Krissy Canter had, mercifully, left after speaking tersely to Bowie on her cell phone. When she rang off, she'd said to Erin, "Once Bowie and I have a chance to talk this over, I'll be back for Georgie." She strode out of Erin's apartment without another word, looking as mean as a mud wrestler in beautiful sandals.
Bowie gave Erin a quick once-over. "You look really nice, Erin. Thanks for having us over. Savich and Sherlock here-" He didn't get out another word because his daughter launched herself into his arms. He laughed, hugged her close, kissed her ear, and set her back down. "Okay, kiddo, put on your company manners. I want you to meet Agent Sherlock and Agent Savich."
Sherlock came down on her knees, took the little girl's hand between hers. "You can call me Sherlock. And this big guy is Dillon. I'm married to him. He and I have a little boy, younger than you. His name is Sean. Unlike you, Sean can't dance."
If there was any ice that needed breaking, that broke it. Erin stood back, watching the four of them. Bowie looked over, met her eyes.
"Sorry I didn't give you any warning about Krissy, but I wasn't expecting her back for another couple of days. We've been dating when she's in town, but she's never taken care of Georgie before, and when she asked me where Georgie was, I didn't think, I just told her. I've told her Georgie needs to stay with you this time."
"Krissy was really steamed at Erin," Georgie said, sounding very pleased, which made Bowie frown. "She was at school when Erin came to pick me up. She gave me a big hug and told me I would stay with her soon. I could tell she really wasn't happy when we left. She gave Erin the evil eye."

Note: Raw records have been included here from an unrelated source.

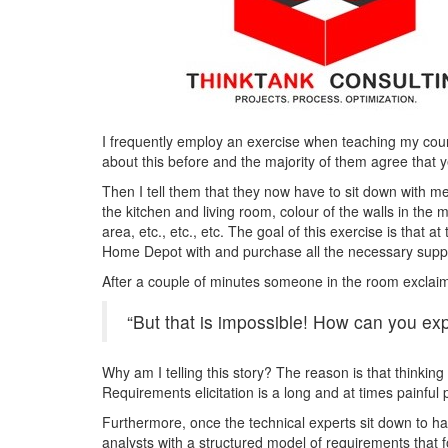
I frequently employ an exercise when teaching my cour
about this before and the majority of them agree that ye
Then I tell them that they now have to sit down with me
the kitchen and living room, colour of the walls in th
area, etc., etc., etc. The goal of this exercise is that a
Home Depot with and purchase all the necessary suppl
After a couple of minutes someone in the room exclai
“But that is impossible! How can you expe
Why am I telling this story? The reason is that thinking
Requirements elicitation is a long and at times painful
Furthermore, once the technical experts sit down to hav
analysts with a structured model of requirements that f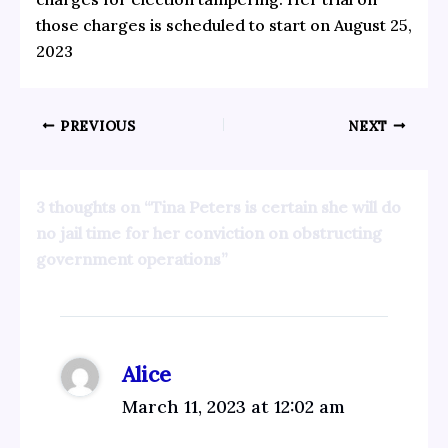
those charges is scheduled to start on August 25,
2023
PREVIOUS
NEXT
3 thoughts on “Tina Peters is certain she will do
no jail time for her conviction on obstructing
government operations”
Alice
March 11, 2023 at 12:02 am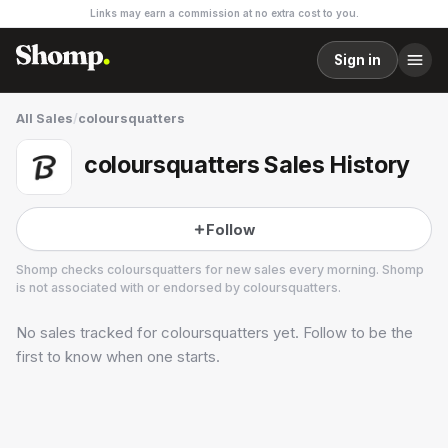
Links may earn a commission at no extra cost to you.
Sign in
All Sales
/
coloursquatters
coloursquatters Sales History
Follow
Shomp checks
coloursquatters
for new sales every morning. Shomp
is not associated with or endorsed by
coloursquatters
.
No sales tracked for
coloursquatters
yet. Follow to be the
coloursquatters
first to know when one starts.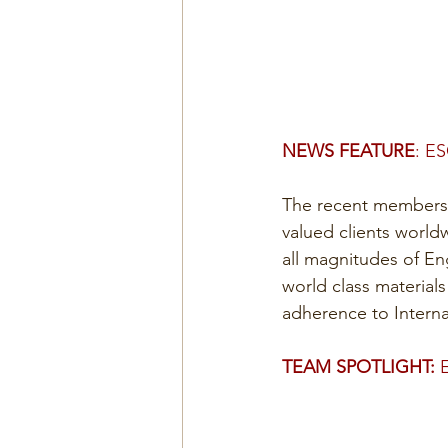
NEWS FEATURE
: E
The recent membershi
valued clients world
all magnitudes of En
world class material
adherence to Interna
TEAM SPOTLIGHT:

Erin said, "Everyone come to the table. I'll get the wine and warm up the Chinese."
"Krissy said she was going to talk with you again, Daddy. She said she was going to be in town for three days before she has to fly back to London."
Bowie said carefully, "Did you tell Krissy you wanted to stay with her?"

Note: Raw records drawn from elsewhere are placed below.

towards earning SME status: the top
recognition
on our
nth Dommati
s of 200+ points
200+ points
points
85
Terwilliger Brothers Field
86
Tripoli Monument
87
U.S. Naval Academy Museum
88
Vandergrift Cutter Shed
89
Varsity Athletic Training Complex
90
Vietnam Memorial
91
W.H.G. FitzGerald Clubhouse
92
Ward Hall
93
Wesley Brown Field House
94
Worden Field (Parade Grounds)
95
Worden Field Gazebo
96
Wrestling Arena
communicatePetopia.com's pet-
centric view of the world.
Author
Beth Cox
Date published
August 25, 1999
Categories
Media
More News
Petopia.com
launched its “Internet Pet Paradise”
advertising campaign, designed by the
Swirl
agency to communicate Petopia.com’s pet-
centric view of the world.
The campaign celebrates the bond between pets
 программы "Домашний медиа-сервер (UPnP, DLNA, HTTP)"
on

Georgie shook her head. "I told Krissy Erin was my ballet teacher and I want to get on her good side." She turned and gave Erin a huge smile. "I told her Erin even ironed my clothes for me."

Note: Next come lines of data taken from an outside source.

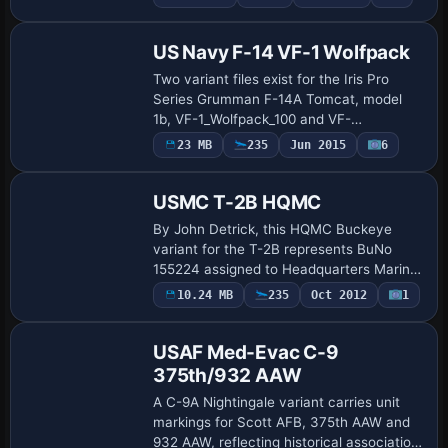
Repaint
the USS Intrepid. UI variation appears as
F-8…
US Navy F-14 VF-1 Wolfpack
Two variant files exist for the Iris Pro
Series Grumman F-14A Tomcat, model
1b, VF-1_Wolfpack_100 and VF-
1_Wolfpack_102, Navy assigns flight
Payware
23 MB
235
Jun 2015
6
Repaint
numbers 102 and 201, by Hani Michal,
reflecting a VF-1 W…
USMC T-2B HQMC
By John Detrick, this HQMC Buckeye
variant for the T-2B represents BuNo
155224 assigned to Headquarters Marine
Corps Flight Services circa March 1976. It
Payware
10.24 MB
235
Oct 2012
1
Repaint
lists ATC ID 155244, USMC as airline, and
f…
USAF Med-Evac C-9
375th/932 AAW
A C-9A Nightingale variant carries unit
markings for Scott AFB, 375th AAW and
932 AAW, reflecting historical association.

"I did not iron your clothes, just a light press. You're a brat, and a player-and you're only seven years and six months old."
"Okay," Bowie said. "I'll call Krissy, tell her again it's best if you stay where you are, to sweet-talk your teacher."
Married FBI agents, Erin thought, looking across the table at the dark tough-looking man and the sweet-as-a-daisy woman with her vivid red hair and beautiful blue eyes. She imagined their little boy Sean, if he looked at all like them, would be a heartbreaker some-day. She knew she'd have to be on her toes, really careful how she wormed information out of them. It was going to be difficult to even get a word in edgewise since they were already telling Georgie stories about Sean and his best friend Marty, a little girl who could shoot more free throws than Sean could. Then Georgie told them a story about that jerky boy Aaron at school who tried to steal her lunch. Georgie said, "Today I had to eat the peanut butter and banana sandwich Erin made me really fast, because Aaron sniffed it out from six feet away." She followed that with ballet class stories where Erin was featured prominently-stuff she'd said, stuff she'd done. The kid remembered everything. It was scary.